On the other hand, Wyatt ran. Actually, his family did, moving across the country a year after Wyatt, then Michael (he even ran from his name,) was the sole survivor of a mass murder in his sophomore year of high school. And he never stopped running. New towns, new jobs, new loves - one foot always out the door. He became a private investigator so he wouldn't have to commit to a day job. He could keep running, even when he was standing still. He would have never came back to OKC if not for a favor to a friend's sister. He agreed to look into a series of vandal attacks at Candace's bar. However, when he gets to OKC, the past threatens to well up and drown him in the way that only your home town can.
Wyatt and Julianna dance in their own orbits in OKC, crossing paths a few times, neither one realizing the other was riding the same pain train. Toward the end, a chance remark at a meeting in a trendy coffee house, gives the other a clue needed to solve their own mystery.

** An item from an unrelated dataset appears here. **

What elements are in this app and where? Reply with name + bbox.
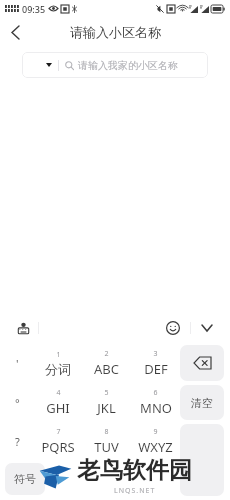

The book is literary and lyrically written. My only quibbles are a matter of taste. As someone who primarily reads and writes genre fiction, there were times when I could have gone for a little less talk and a little more action. I found a couple of the subplots and tertiary characters went on longer than needed (the Halloween parade sequence for example.) Once the mystery of Candace's bar was cleared up in spectacular fashion, I was ready to get to the resolution of Julianna and Wyatt's spirit quests. I needed the resolution.
The thread that finishes out Wyatt's storyline was brilliant and foreshadowed all along. It was one of those "duh" moments and a nice flashback/epilogue rounded it out perfectly. The "how" didn't completely clear up the "why," but it gave him a path to move forward. AND Berney avoided an obvious romantic trope and left it open and unresolved. I'm glad for that. Wyatt has what he needs to put his past behind him, but it wasn't going to be neat and pretty - he has a long way to go and a neat resolution to the chaos of his personal life would have felt like a cheat.
The Julianna storyline also resolved satisfactorily, but felt a bit pat and rushed. I just could not believe that she would get the answer she'd nearly destroyed herself - physically, financially, and emotionally - for and then just walk away from her own personal white whale without even asking "where?" Same with the flashback/epilogue. It felt a bit forced. I still want to know what really happened that early fall night. And the trip to the zoo? WTF was that about?
Understand, none of this lessens the book. I never had the urge to put it down. In fact, over lunch, I was willing to race the battery in my Kindle and finish on my phone if that's what it took to get the answers I needed.
That's some damn fine writing.
All in all, I give it 4-stars up and a bag of chips. Grab The Long and Faraway Gone by Lou Berney. You'll be haunted and isn't that the point?